### RECORDS SHOWN

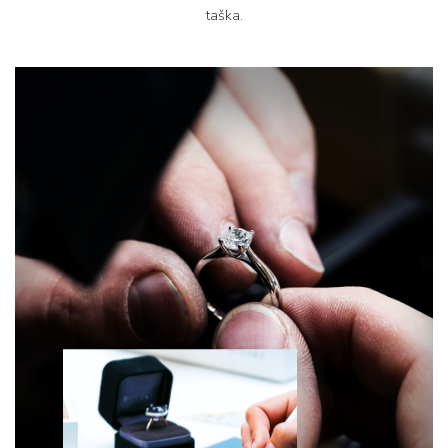
taška.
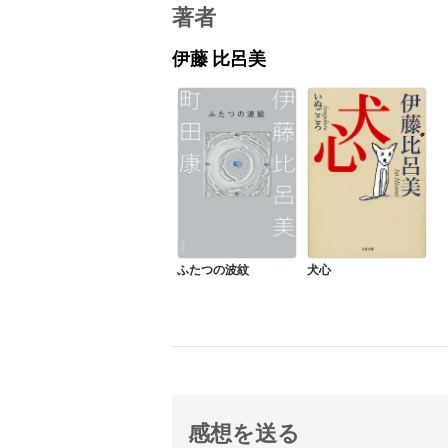
著者
伊藤 比呂美
ふたつの波紋
犬心
感想を送る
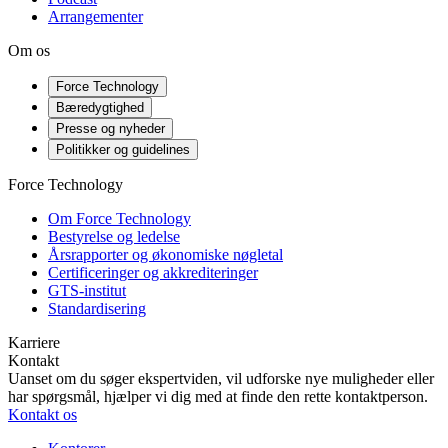
Arrangementer
Om os
Force Technology
Bæredygtighed
Presse og nyheder
Politikker og guidelines
Force Technology
Om Force Technology
Bestyrelse og ledelse
Årsrapporter og økonomiske nøgletal
Certificeringer og akkrediteringer
GTS-institut
Standardisering
Karriere
Kontakt
Uanset om du søger ekspertviden, vil udforske nye muligheder eller
har spørgsmål, hjælper vi dig med at finde den rette kontaktperson.
Kontakt os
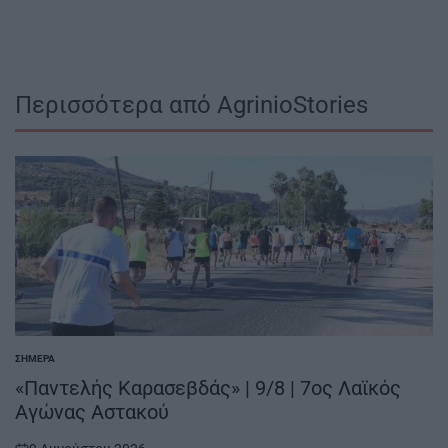
Περισσότερα από AgrinioStories
ΣΉΜΕΡΑ
POSTED
IN
«Παντελής Καρασεβδάς» | 9/8 | 7ος Λαϊκός
Αγώνας Αστακού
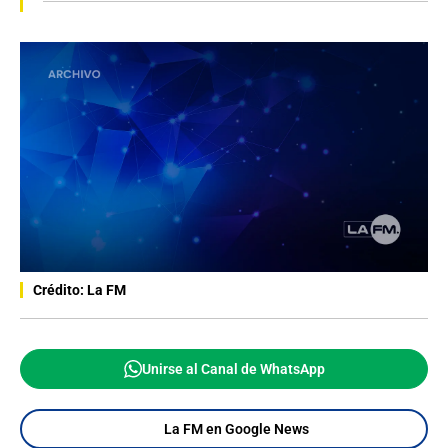
Crédito: La FM
Unirse al Canal de WhatsApp
La FM en Google News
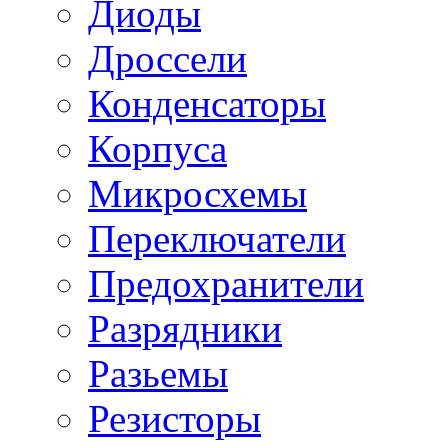
Диоды
Дроссели
Конденсаторы
Корпуса
Микросхемы
Переключатели
Предохранители
Разрядники
Разьемы
Резисторы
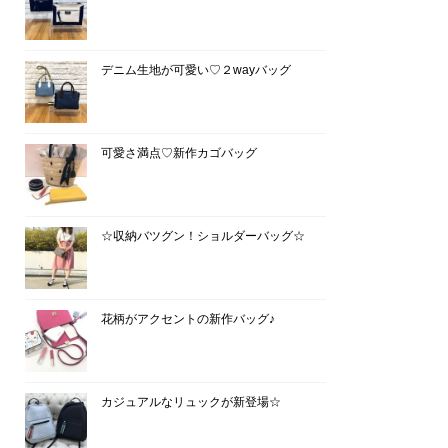
デニム生地が可愛い♡２wayバッグ
可愛さ満点♡新作カゴバッグ
☆収納バツグン！ショルダーバッグ☆
花柄がアクセントの新作バッグ♪
カジュアルなリュックが新登場☆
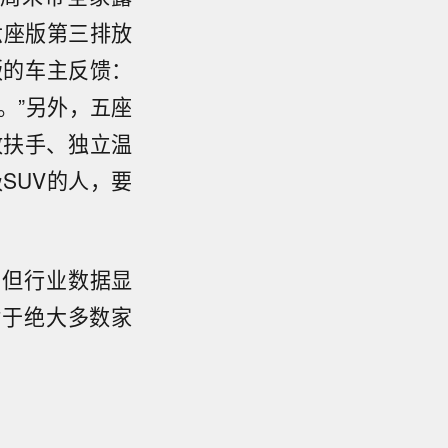
六座版第三排放
版的车主反馈：
。”另外，五座
政扶手、独立温
SUV的人，要
。但行业数据显
对于绝大多数家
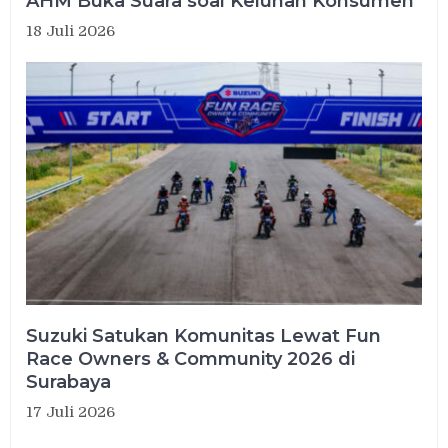
AHM Buka Suara soal Keluhan Konsumen
18 Juli 2026
Suzuki Satukan Komunitas Lewat Fun
Race Owners & Community 2026 di
Surabaya
17 Juli 2026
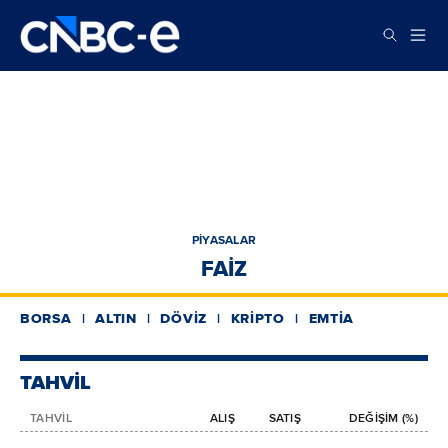
PIYASALAR
FAIZ
BORSA
ALTIN
DÖVIZ
KRIPTO
EMTIA
TAHVİL
TAHVİL
ALIŞ
SATIŞ
DEĞİŞİM (%)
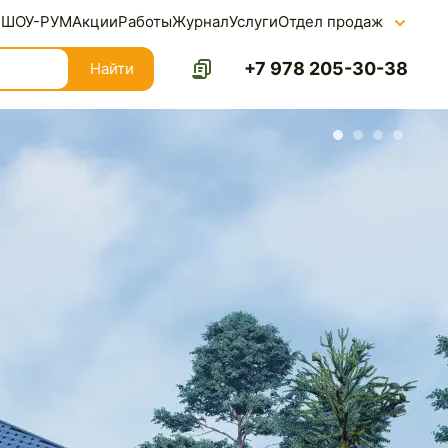
ШОУ-РУМ
Акции
Работы
Журнал
Услуги
Отдел продаж
+7 978 205-30-38
Найти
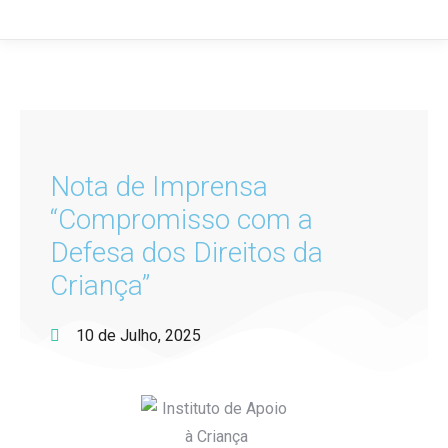
Nota de Imprensa
“Compromisso com a
Defesa dos Direitos da
Criança”
10 de Julho, 2025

### WHAT YOU ARE ASKED TO DO
Please print the material exactly as given above, omitting the pictures.

### EXERCISE RESULT
taška.
著者
伊藤 比呂美
ふたつの波紋
犬心
感想を送る
Arrangementer
Om os
Force Technology
Bæredygtighed
Presse og nyheder
Politikker og guidelines
Force Technology
Om Force Technology
Bestyrelse og ledelse
Årsrapporter og økonomiske nøgletal
Certificeringer og akkrediteringer
GTS-institut
Standardisering
Karriere
Kontakt
Uanset om du søger ekspertviden, vil udforske nye muligheder eller
har spørgsmål, hjælper vi dig med at finde den rette kontaktperson.
Kontakt os
Περισσότερα από AgrinioStories
ΣΉΜΕΡΑ
POSTED
IN
«Παντελής Καρασεβδάς» | 9/8 | 7ος Λαϊκός
Αγώνας Αστακού
Crédito: La FM
Unirse al Canal de WhatsApp
La FM en Google News
Диоды
Дроссели
Конденсаторы
Корпуса
Микросхемы
Переключатели
Предохранители
Разрядники
Разьемы
Резисторы
デニム生地が可愛い♡２wayバッグ
可愛さ満点♡新作カゴバッグ
☆収納バツグン！ショルダーバッグ☆
花柄がアクセントの新作バッグ♪
カジュアルなリュックが新登場☆
六座版第三排放
版的车主反馈：
。”另外，五座
政扶手、独立温
SUV的人，要
。但行业数据显
对于绝大多数家
AHM Buka Suara soal Keluhan Konsumen
18 Juli 2026
Suzuki Satukan Komunitas Lewat Fun
Race Owners & Community 2026 di
Surabaya
17 Juli 2026
PIYASALAR
FAIZ
BORSA
ALTIN
DÖVIZ
KRIPTO
EMTIA
TAHVİL
TAHVİL
ALIŞ
SATIŞ
DEĞİŞİM (%)
ШОУ-РУМ
Акции
Работы
Журнал
Услуги
Отдел продаж
+7 978 205-30-38
Найти
Nota de Imprensa
“Compromisso com a
Defesa dos Direitos da
Criança”
10 de Julho, 2025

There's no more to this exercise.